These trucks are hardcore armored. Contractors drive them and they pull supplies from base to base and from out of country to in country - anything tan is probably at least 1/2" thick iron. Kudos to the guys that drive these, else we'd miss out on some seriously needed supplies.
While I was in Iraq, I didn't have much of a combat related job most of the time, so I worked in a building doing stuff. This is the smoke deck outside the building, and this is a friend of mine after we got off work. We worked 12 hour shifts every day plus about 1 1/2 hours of turnover, making for a workweek of around 90 hours or so. Once a week we got a half day of 6 hours, I'd usually take this time to go to the internet center and check my email and drool over a new Canon 30D.
These are HESCO barriers. They're about 6 ft wide, (just under 2m) and they're basically a wire frame around a cloth sack that's filled with dirt. Simple, easy walls. They come in different sizes, but the down and dirty is that you could park a car with a bomb in it on the other side and blow it up and these would save a dozen lives. Still, once you live in a HESCO maze for 6 months, the last thing you want to see is another jersey barrier or HESCO wall.
MEDEVAC, quick in, quick out. Shortly after taking this photo, I walked back towards my can (living quarters) and saw surgeons sprinting towards the helo.
Probably off to save another life or lives. This was a constant job that the corpsmen took on, despite my long hours, nothing compares to the stress of the job those guys had.
Everyone needs a guardian angel, right?
I threw a tea bag in this bottle of water and put it up on my A/C unit before work, I had the chance to go see it midday as the sun was getting warm. Sunbrewed tea doesn't actually taste that good, it just looks cool.
Another break from the tedium of working. Sometimes being in Iraq actually gets boring and really becomes like groundhogs day, its easy to lose sight of what you're doing over there.
Knowing where the hospitals are on base is important, because sometimes HMMVWs come screaming in through the gates with critically wounded Marines in the back and there's no time to find directions. Every once in a while one of these flies by you as you walk to or from somewhere and its a constant reminder of what we're doing over there.
Another cool sticker. Unique combat humor.
Since we woke up around dawn and got off well after it got dark, a lantern came in handy for some leisure time to play cards and hang out. Nowadays, even Wal-Mart.com delivers to Iraq! Life there isn't so bad.

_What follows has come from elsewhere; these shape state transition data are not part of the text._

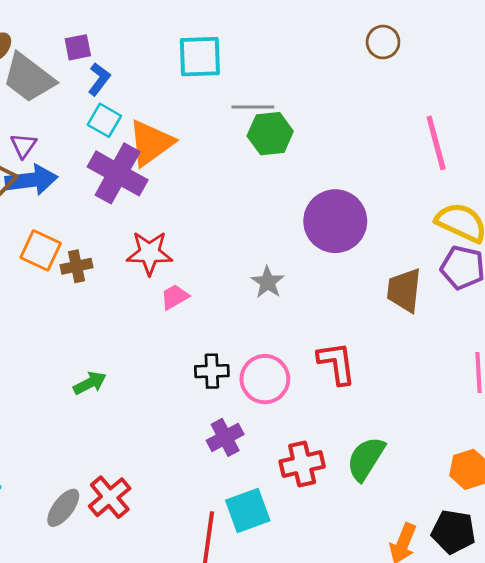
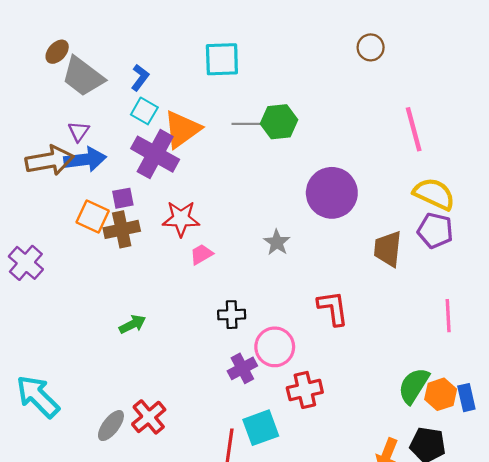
purple square: (78, 47) -> (123, 198), moved
gray line: (253, 107) -> (249, 124), moved
brown cross: (76, 266) -> (122, 229), size x1.4
pink circle: (265, 379) -> (275, 347), moved
green semicircle: (366, 459) -> (414, 386), moved

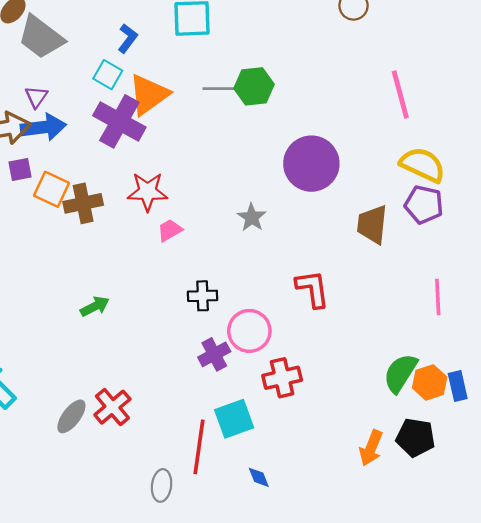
blue L-shape: (140, 78) -> (128, 38), moved
purple square: (123, 198) -> (20, 169), moved

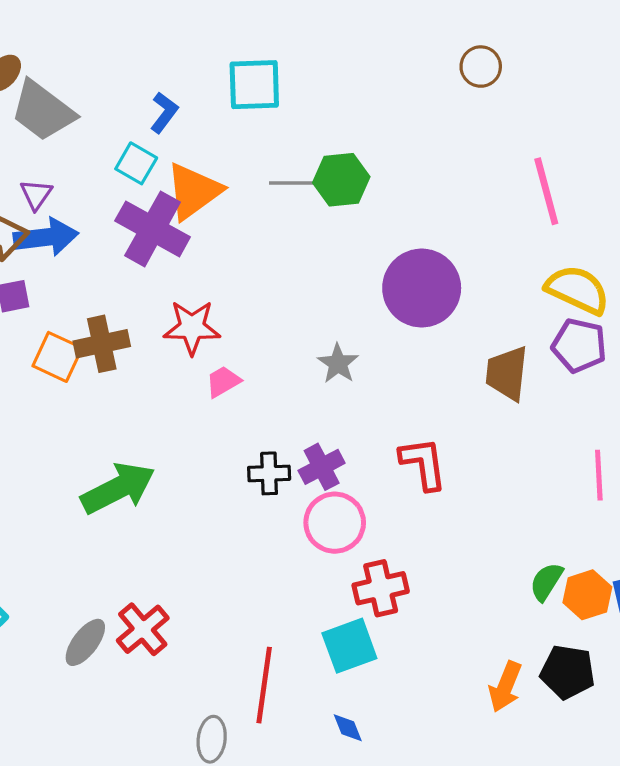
orange square: (52, 189) -> (57, 357), moved
green arrow: (95, 306) -> (118, 488), size x1.8
purple cross: (214, 354) -> (322, 467), moved
green semicircle: (400, 373) -> (546, 582), size x0.7
cyan square: (234, 419) -> (349, 646), moved

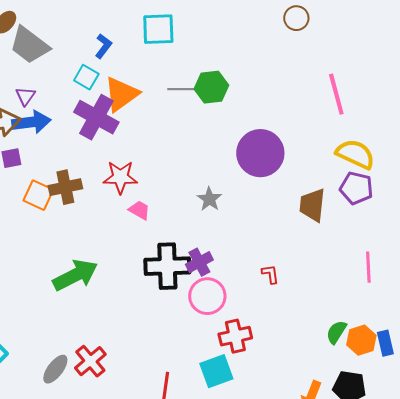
pink trapezoid: (223, 382) -> (139, 210), turned 60
red L-shape: (423, 464) -> (270, 274), moved, size x0.6
black cross: (269, 473) -> (167, 266), size x1.8

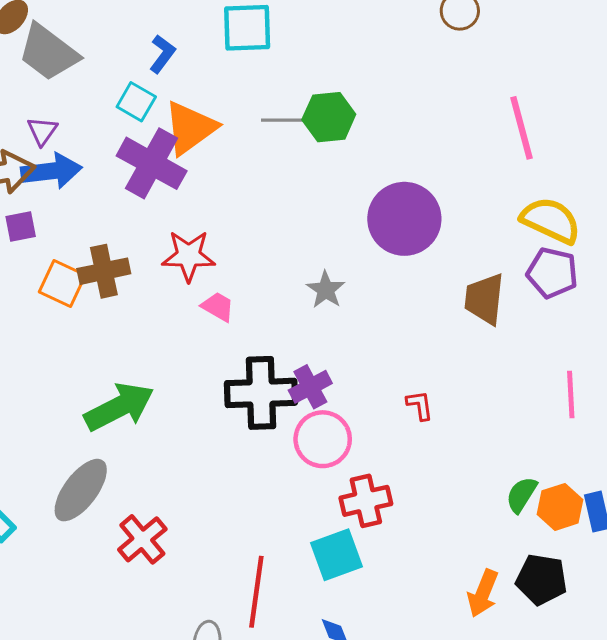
gray ellipse: (55, 369) -> (81, 490), moved, size x1.4

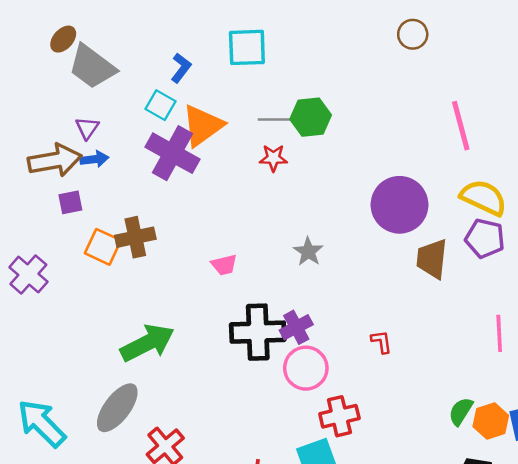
blue arrow: (51, 171) -> (94, 159), size x0.6
purple circle: (404, 219) -> (399, 205), moved
red star: (189, 256) -> (273, 158), moved, size x0.7
pink trapezoid: (218, 307) -> (224, 265), turned 136

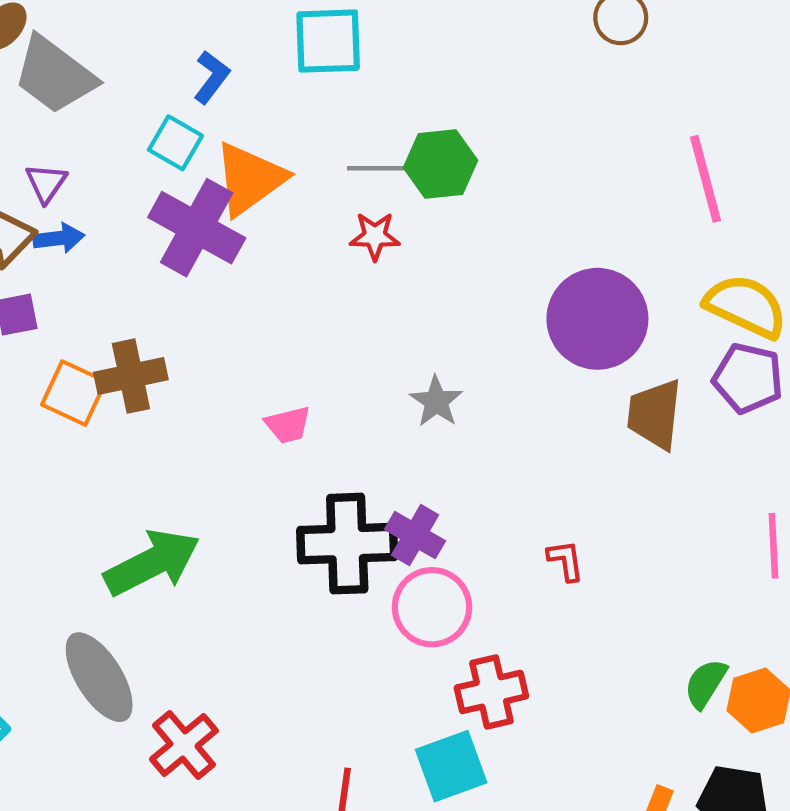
purple cross: (296, 327) -> (415, 535), turned -32
gray ellipse: (117, 408) -> (99, 677), turned -69

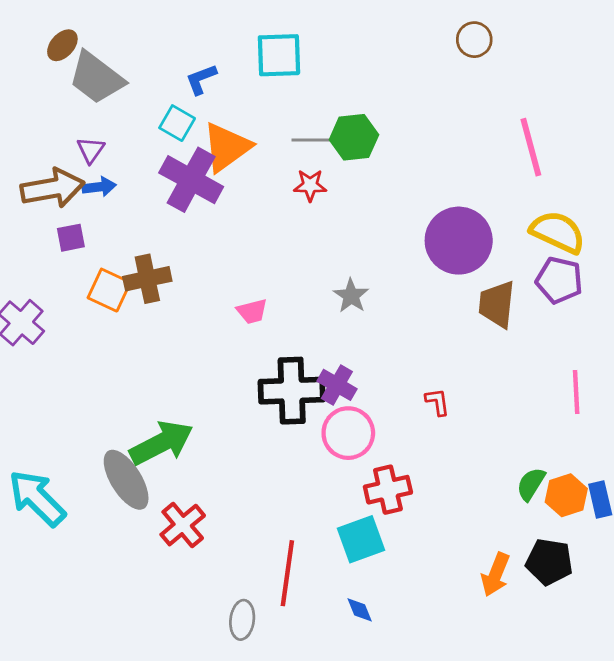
blue L-shape: (212, 77) -> (201, 79), turned -148
green arrow: (152, 563) -> (161, 443), moved

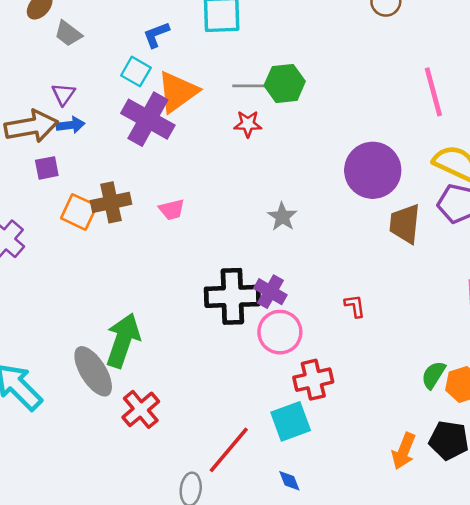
gray trapezoid: (96, 78) -> (68, 33), size x0.6
pink trapezoid: (252, 311) -> (172, 210), moved
green arrow: (161, 443) -> (123, 340), turned -44
red line: (287, 573) -> (229, 450), turned 32

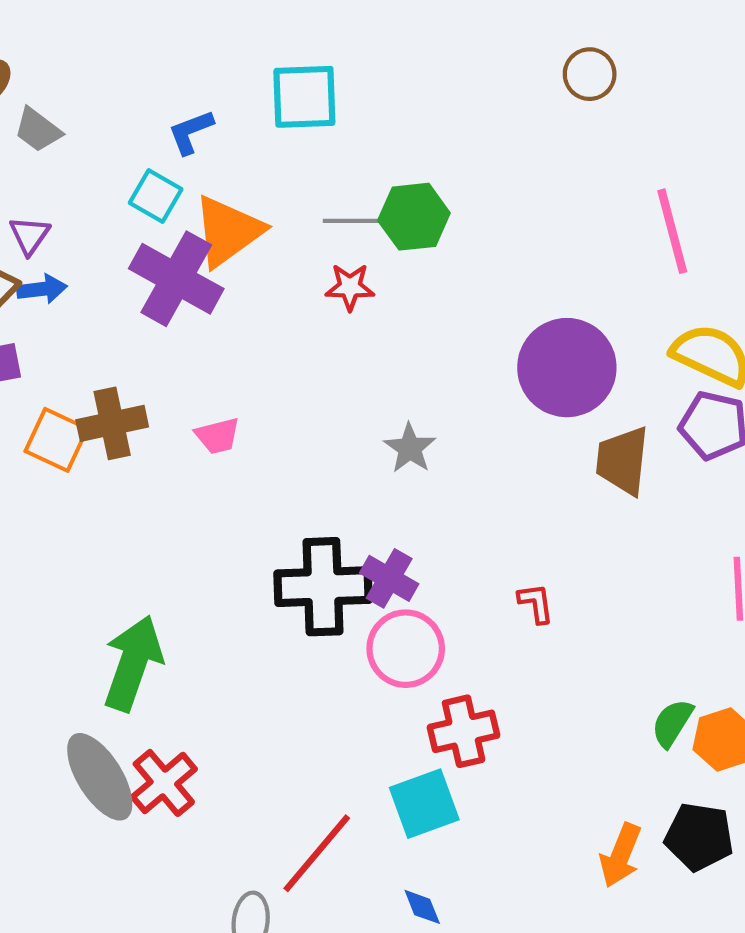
gray ellipse: (93, 371) -> (100, 777), moved

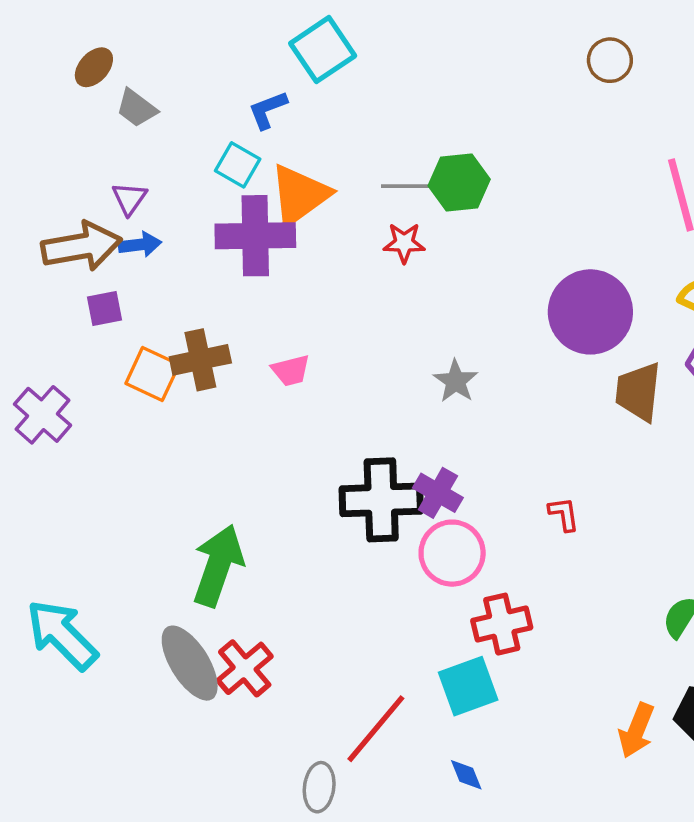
cyan square: (304, 97) -> (323, 50), moved, turned -32
purple cross: (176, 279) -> (255, 236), turned -30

Gearing up for a day in the HMMVWs doing a little Iraqi terrain familiarization. For those of you that don't understand that, it's offroading for about 6 hours a day. This week was like a vacation in the middle of the deployment.
Seeing things like this so close to the holy land makes a swarm of locusts seem so much more devastating, I've never seen a grasshopper as big as my hand in America, that's for sure!
Another 03 (Infantry) heading out again. The funny suit hes wearing is a flight suit, Nomex material that can be exposed to flame for up to 9 seconds without burning or melting. These were a lifesaver in IED (Improvised Explosive Device) detonations that included lots of flame.
Testing the HMMVWs capabilities in its new environment. These are MAK HMMVWs, with a special armor package, anti-IED technology, upgraded turrets, stronger engines, and superchargers. Despite this, the extra 2000 or so lbs of armor made them a little sluggish and the dust and heat tore away at their service lives. Still, a blast to drive one.
A peek into the Vehicle Commanders seat. Plastic bags over the seats keep them from getting soggy when its wet out, and all the technology in there helps coordinate battlespace maneuvers.
Dust, dust, dust. All the time. The tires here mark the course that was set up to train the Iraqi Army, but we run through the obstacles all the time for fun and to keep up our offroading skills.
The Iraqis thought this was Khat, a drug that's prevalent in this area of the world. We explained it was just tobacco leaves and molasses, but they still tasted it and enjoyed some. This guy seemed a little crazy to me, he was always the first to try new things or talk to us.
Out in the parking lot, waiting for more Iraqis to visit the base.
Filled magazines. One with all tracers for night, the other ones with three tracers in the bottom and one every four after that. I got some hollowpoint rounds in Iraq but never had the chance to use them. And no, they're not against the Geneva Convention.